Learn how FinServ eng leaders optimize costs with AI for prod

How to debug Kubernetes Pod Pending State?

A technical guide to debugging Pod Pending states. Explore the impact of zone-locked PVs, PriorityClasses, and the latency differences between Cluster Autoscaler and Karpenter.

What is the Pod Pending State?

A pod remains in the "Pending" state when the Kubernetes Scheduler (kube-scheduler) cannot find a feasible node that satisfies all the pod's constraints. Unlike a "Waiting" state (often an image pull issue), "Pending" indicates a scheduling failure. The authoritative record of why a pod is pending is found in the Events section of kubectl describe pod <name>.

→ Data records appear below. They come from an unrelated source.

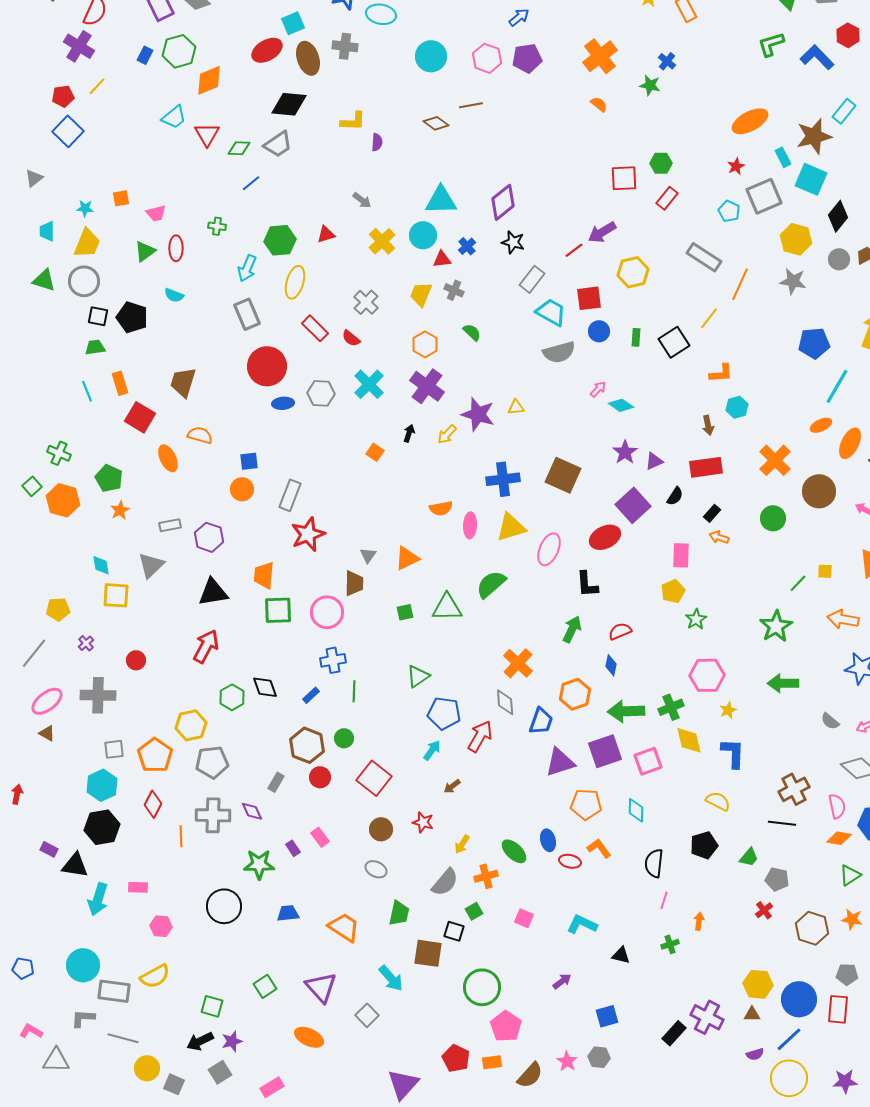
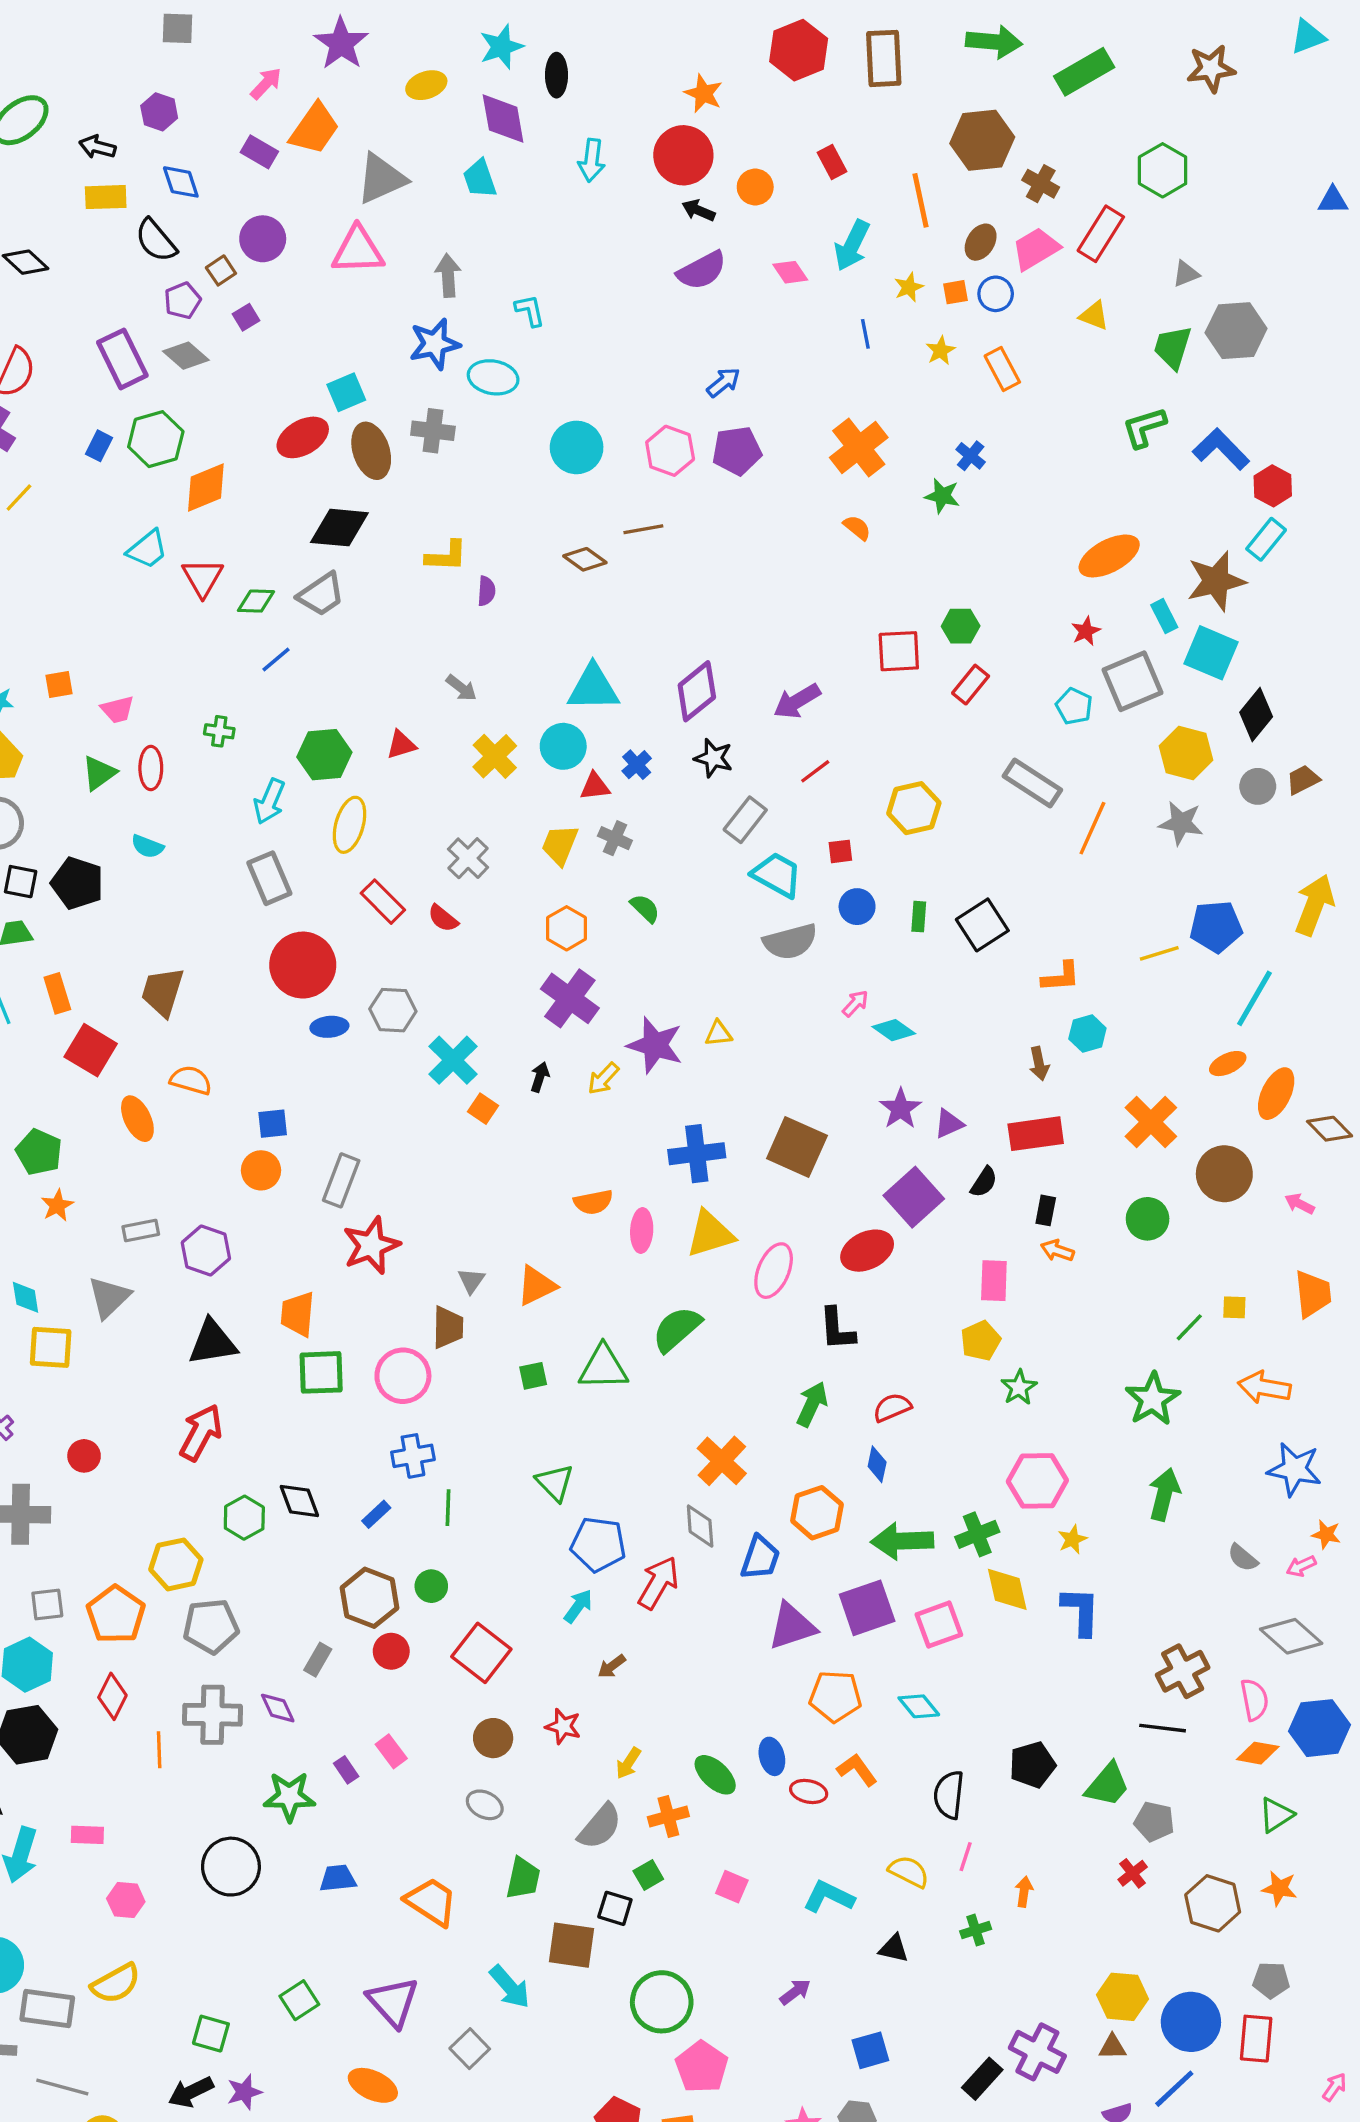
red hexagon: (848, 35) -> (1273, 486), moved
purple arrow: (602, 232) -> (797, 701), moved
red square: (589, 298) -> (840, 851), size x0.6
yellow line: (709, 318) -> (1159, 953), moved, turned 35
cyan cross: (369, 384) -> (453, 1060), moved
black rectangle: (712, 513) -> (1046, 1210), turned -30
green triangle: (418, 676) -> (555, 1483), turned -40
green arrow: (783, 683) -> (1164, 1494), turned 104
yellow semicircle: (718, 801) -> (909, 1872), moved
cyan diamond: (636, 810) -> (919, 1706), turned -40
green trapezoid: (749, 857) -> (1107, 1785), size x1.4

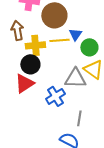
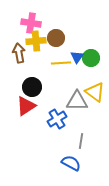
brown circle: (54, 15) -> (56, 38), size x0.7
yellow cross: (35, 45) -> (36, 41), moved
green circle: (89, 47) -> (91, 58), moved

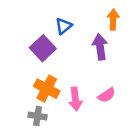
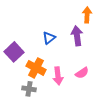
blue triangle: (64, 26) -> (49, 38), moved
purple square: (43, 48) -> (14, 52), moved

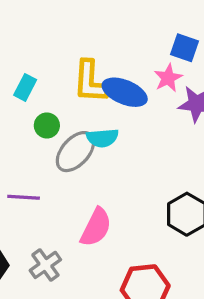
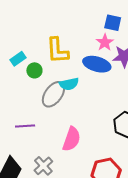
cyan rectangle: (25, 87) -> (18, 59), turned 35
blue ellipse: (125, 92) -> (97, 64), moved
green circle: (47, 125) -> (34, 70), moved

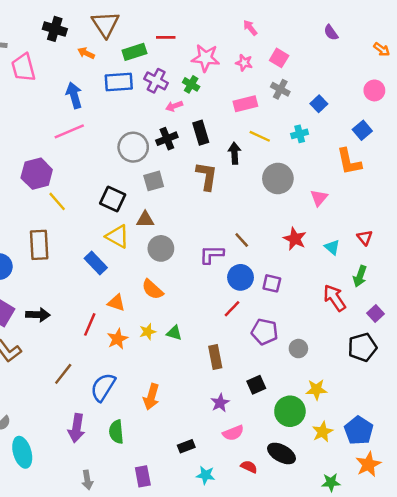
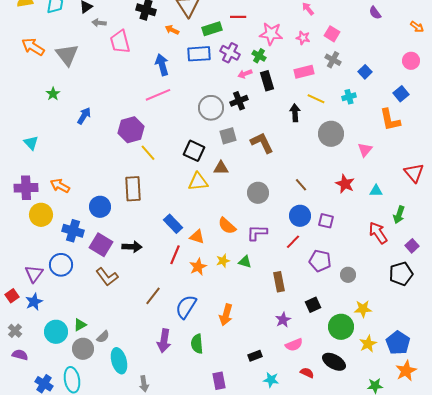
black rectangle: (201, 133) -> (267, 81), moved
brown L-shape: (207, 176) -> (262, 143), moved, turned -35
yellow triangle: (117, 236) -> (198, 182), turned -35
red triangle: (365, 238) -> (414, 173), moved, size x1.5
cyan triangle: (332, 247) -> (376, 191), turned -40
gray circle: (161, 248) -> (258, 193), moved
purple L-shape: (212, 254) -> (257, 233), moved
blue rectangle: (96, 263) -> (173, 224), moved
gray arrow: (87, 480) -> (144, 384), moved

How to debug Pod stuck in pending state?

A pod enters the Pending state when Kubernetes accepts the pod specification but cannot schedule it onto a node. The scheduler evaluates every node against the pod's requirements like resource requests, node selectors, tolerations, affinity rules, volume claims, and priority. A node must satisfy all constraints. If none do, the pod remains in Pending state:

kubectl describe pod <pod-name> surfaces the reason in the Events section:

  • 0/3 nodes are available: insufficient cpu or insufficient memory
  • 0/3 nodes are available: 1 node(s) had taint {key: value}, that the pod didn't tolerate
  • pod has unbound immediate PersistentVolumeClaims
  • 0/3 nodes are available: 1 node(s) didn't match Pod's node affinity/selector
  • 0/3 nodes are available: 3 Insufficient cpu. preemption: 0/3 nodes are available: 3 No preemption victims found for incoming pod

Each message points to a different constraint failure category.

Resource constraints

Kubernetes schedules based on requests, not actual usage. A pod requesting 4Gi of memory won't schedule if every node has less than 4Gi allocatable or already committed, regardless of actual memory consumption on those nodes.

Check allocatable versus requested resources:

kubectl describe nodes | grep -A 5 "Allocated resources"

The gap between "Allocated resources" and "Allocatable" determines what's available for new pods. If your pod's requests exceed this gap on every node, it stays Pending.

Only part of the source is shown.